SOUTH WHITEHALL TWP., Pa. — A proposed Parkland School district budget likely to be introduced at its next meeting contains the district's highest tax increase in the past seven years.
A summary of the proposed budget for the 2023-24 school year was presented at Parkland School Board’s Personnel and Finance Committee meeting Monday.
- Parkland Schools' proposed budget for the 2023-24 school year would raise the district property tax rate 0.4 of a mill, or 2.5%
- That would be the district's largest rate increase in seven years
- The budget shows the money would be used mostly for salary and benefits, special education services and charter school tuition
The budget for next year has a 0.4 of a mill property tax rate increase that would take the millage rate from 15.90 mills to 16.30 mills.

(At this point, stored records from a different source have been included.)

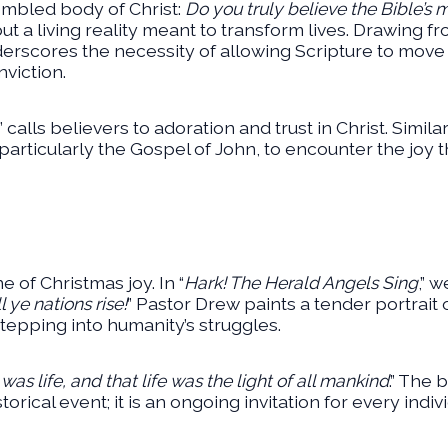
mbled body of Christ:
Do you truly believe the Bible’s
ut a living reality meant to transform lives. Drawing fr
derscores the necessity of allowing Scripture to move 
viction.
” calls believers to adoration and trust in Christ. Simila
articularly the Gospel of John, to encounter the joy 
 of Christmas joy. In “
Hark! The Herald Angels Sing
,” 
l ye nations rise!
” Pastor Drew paints a tender portrait o
tepping into humanity’s struggles.
 was life, and that life was the light of all mankind
.” The 
torical event; it is an ongoing invitation for every ind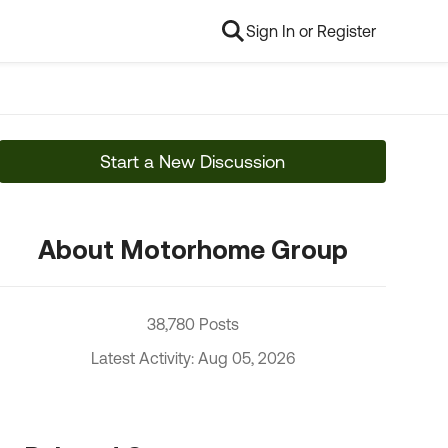
Sign In or Register
Start a New Discussion
About Motorhome Group
38,780 Posts
Latest Activity: Aug 05, 2026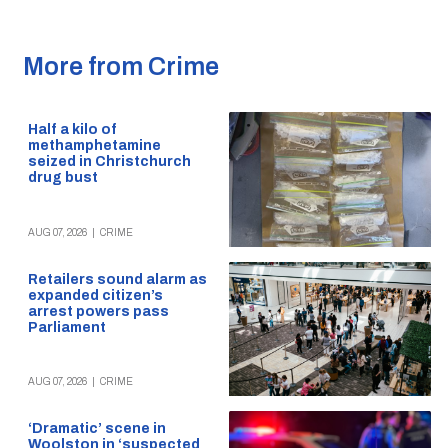
More from Crime
Half a kilo of
methamphetamine
seized in Christchurch
drug bust
AUG 07, 2026
|
CRIME
Retailers sound alarm as
expanded citizen’s
arrest powers pass
Parliament
AUG 07, 2026
|
CRIME
‘Dramatic’ scene in
Woolston in ‘suspected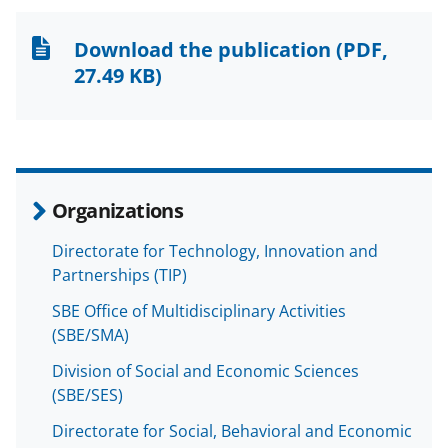
o
o
o
n
n
n
Download the publication
(PDF,
F
X
L
27.49 KB)
a
(
i
c
f
n
e
o
k
b
r
e
Organizations
o
m
d
Directorate for Technology, Innovation and
o
e
I
Partnerships (TIP)
k
r
n
SBE Office of Multidisciplinary Activities
l
(SBE/SMA)
y
Division of Social and Economic Sciences
k
(SBE/SES)
n
Directorate for Social, Behavioral and Economic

That would be a 2.5% millage rate increase. The maximum allowable yearly increase allowed by the state is 4.1%.
If the budget would pass as proposed, the district still would have the lowest millage rate in the county. The second lowest is Southern Lehigh School District, which has a 17.26 millage rate.

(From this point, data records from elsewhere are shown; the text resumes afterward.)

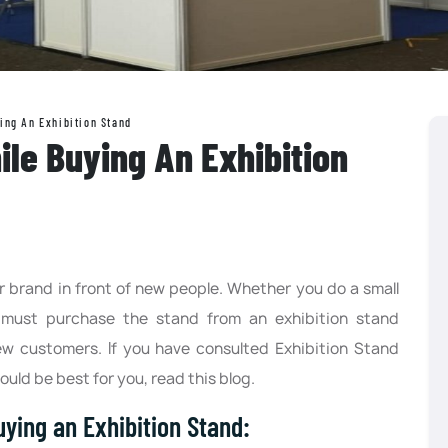
ing An Exhibition Stand
ile Buying An Exhibition
r brand in front of new people. Whether you do a small
must purchase the stand from an exhibition stand
ew customers. If you have consulted Exhibition Stand
uld be best for you, read this blog.
ying an Exhibition Stand:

The proposed increase would be Parkland's highest since the 2016-17 school year, when the board increased the millage rate 3.48%.
For the 2019-20 school year, the board increased the millage rate 1.88%. The board did not increase the millage rate for the next two years, then increased it 1.2% last year.
Budget specifics
The main increases in expenditures in the budget is $4 million more in salary costs, a $3.8 million increase in the cost of benefits, a $566,000 increase in the cost of special education services and a $554,000 increase in charter school tuition.
In addition to the tax increase, the proposed budget would use about $4.5 million of the district's fund balance, or the money it has in reserves, to cover the budget's deficit.
The proposed budget also transfers $5 million of the fund balance to the capital reserve fund.
“If we were to balance the entire budget by using the general fund over and over and over again, within five years, that would be down to nothing.”Parkland School Board Board Vice President Marisa Ziegler
Board Vice President Marisa Ziegler said the district should not use the fund balance to cover the entire deficit because the spending includes recurring costs.
“If we were to balance the entire budget by using the general fund over and over and over again, within five years, that would be down to nothing,” Ziegler said.
The average residential assessed value in the district is about $247,000, which would see an increase of $98.03 to their tax bill each year.
A property with an assessed value of $150,000 would see a $59.60 increase, and a property with an assessed value of $400,000 would see a $159 increase to their tax bill.